PROBLEM |
Transcribe word for word the section of the records below that opens with the line containing "informazioni su questa" and closes with the line containing "Kursstürzen mitschwingen."; drop every picture.

RECORDS SUPPLIED |
____________________

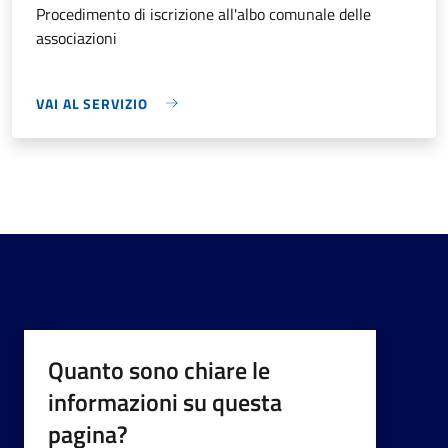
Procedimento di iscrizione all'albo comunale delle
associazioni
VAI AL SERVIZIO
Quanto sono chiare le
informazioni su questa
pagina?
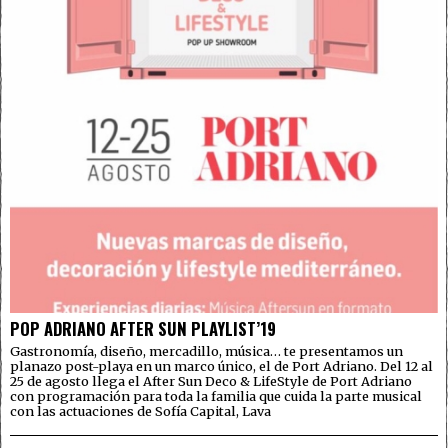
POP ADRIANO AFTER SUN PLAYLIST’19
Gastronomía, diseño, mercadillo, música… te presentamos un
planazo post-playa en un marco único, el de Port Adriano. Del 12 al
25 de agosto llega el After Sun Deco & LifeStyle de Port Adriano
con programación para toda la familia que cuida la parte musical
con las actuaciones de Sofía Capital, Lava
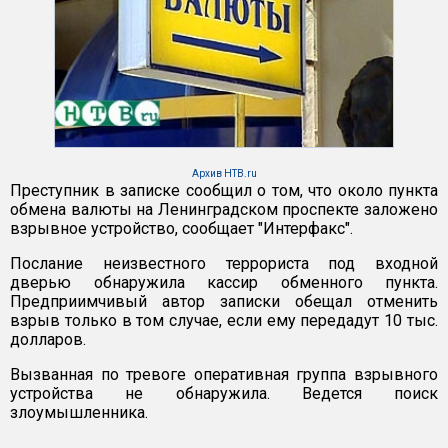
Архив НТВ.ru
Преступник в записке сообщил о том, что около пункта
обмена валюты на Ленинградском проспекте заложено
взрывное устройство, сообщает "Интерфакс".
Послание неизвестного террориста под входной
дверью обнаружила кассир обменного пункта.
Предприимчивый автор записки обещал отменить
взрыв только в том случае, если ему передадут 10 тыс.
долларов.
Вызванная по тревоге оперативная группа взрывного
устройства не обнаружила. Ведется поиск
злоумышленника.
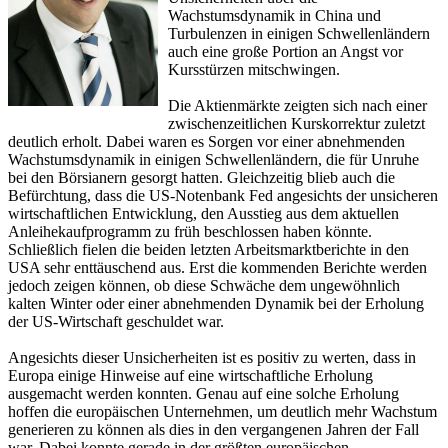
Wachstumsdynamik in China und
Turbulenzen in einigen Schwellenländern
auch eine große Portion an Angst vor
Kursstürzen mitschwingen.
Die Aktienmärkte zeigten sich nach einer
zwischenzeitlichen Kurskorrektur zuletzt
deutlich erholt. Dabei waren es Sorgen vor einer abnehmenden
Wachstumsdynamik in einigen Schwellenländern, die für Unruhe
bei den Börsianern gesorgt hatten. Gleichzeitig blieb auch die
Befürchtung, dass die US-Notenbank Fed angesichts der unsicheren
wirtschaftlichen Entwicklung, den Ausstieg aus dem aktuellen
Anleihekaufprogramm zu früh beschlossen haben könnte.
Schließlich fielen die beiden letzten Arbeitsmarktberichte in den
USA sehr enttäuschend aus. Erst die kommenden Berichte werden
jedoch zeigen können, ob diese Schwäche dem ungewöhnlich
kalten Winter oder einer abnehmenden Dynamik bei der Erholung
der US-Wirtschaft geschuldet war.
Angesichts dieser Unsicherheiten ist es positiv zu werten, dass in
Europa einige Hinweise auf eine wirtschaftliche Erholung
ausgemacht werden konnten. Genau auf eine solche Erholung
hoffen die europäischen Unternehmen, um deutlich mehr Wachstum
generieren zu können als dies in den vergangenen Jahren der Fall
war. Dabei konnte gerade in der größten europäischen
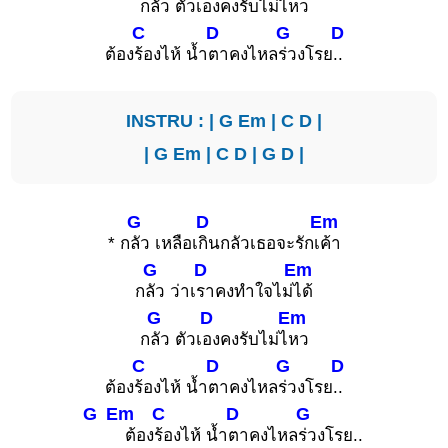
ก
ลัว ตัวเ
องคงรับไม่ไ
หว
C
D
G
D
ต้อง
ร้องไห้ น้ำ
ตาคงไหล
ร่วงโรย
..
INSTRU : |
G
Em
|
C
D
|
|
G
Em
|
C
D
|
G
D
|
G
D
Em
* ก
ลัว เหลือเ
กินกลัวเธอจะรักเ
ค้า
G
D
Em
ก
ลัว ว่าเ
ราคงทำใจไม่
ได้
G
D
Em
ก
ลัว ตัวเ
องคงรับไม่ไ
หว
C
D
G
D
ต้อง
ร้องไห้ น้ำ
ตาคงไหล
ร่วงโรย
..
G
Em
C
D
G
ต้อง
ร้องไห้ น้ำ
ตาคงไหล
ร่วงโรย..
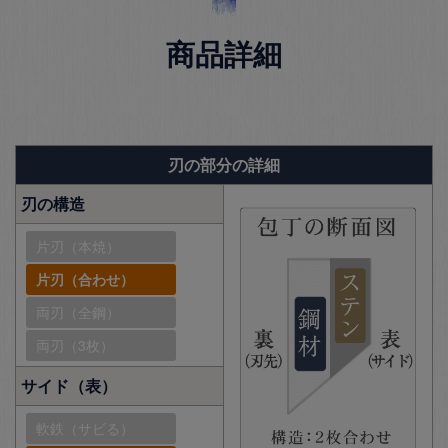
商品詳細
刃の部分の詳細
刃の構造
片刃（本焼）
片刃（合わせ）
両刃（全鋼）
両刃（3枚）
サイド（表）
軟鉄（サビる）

____________________

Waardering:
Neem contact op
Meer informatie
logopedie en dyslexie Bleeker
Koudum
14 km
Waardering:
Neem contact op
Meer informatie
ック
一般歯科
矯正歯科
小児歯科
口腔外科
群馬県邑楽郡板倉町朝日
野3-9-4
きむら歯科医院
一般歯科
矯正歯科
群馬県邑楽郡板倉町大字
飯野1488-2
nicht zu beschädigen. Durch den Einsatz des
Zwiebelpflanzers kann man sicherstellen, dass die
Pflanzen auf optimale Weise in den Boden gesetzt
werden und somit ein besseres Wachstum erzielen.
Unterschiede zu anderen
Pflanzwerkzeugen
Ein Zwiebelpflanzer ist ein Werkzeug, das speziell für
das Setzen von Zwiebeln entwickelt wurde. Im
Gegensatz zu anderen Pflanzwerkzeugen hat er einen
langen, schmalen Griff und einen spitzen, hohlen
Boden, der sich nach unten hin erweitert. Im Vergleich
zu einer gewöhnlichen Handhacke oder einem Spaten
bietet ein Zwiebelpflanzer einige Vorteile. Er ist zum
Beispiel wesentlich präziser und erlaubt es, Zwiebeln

____________________

RESPONSE TO THE EXERCISE |
informazioni su questa
pagina?
POP ADRIANO AFTER SUN PLAYLIST’19
Gastronomía, diseño, mercadillo, música… te presentamos un
planazo post-playa en un marco único, el de Port Adriano. Del 12 al
25 de agosto llega el After Sun Deco & LifeStyle de Port Adriano
con programación para toda la familia que cuida la parte musical
con las actuaciones de Sofía Capital, Lava
Архив НТВ.ru
Преступник в записке сообщил о том, что около пункта
обмена валюты на Ленинградском проспекте заложено
взрывное устройство, сообщает "Интерфакс".
Послание неизвестного террориста под входной
дверью обнаружила кассир обменного пункта.
Предприимчивый автор записки обещал отменить
взрыв только в том случае, если ему передадут 10 тыс.
долларов.
Вызванная по тревоге оперативная группа взрывного
устройства не обнаружила. Ведется поиск
злоумышленника.
Wachstumsdynamik in China und
Turbulenzen in einigen Schwellenländern
auch eine große Portion an Angst vor
Kursstürzen mitschwingen.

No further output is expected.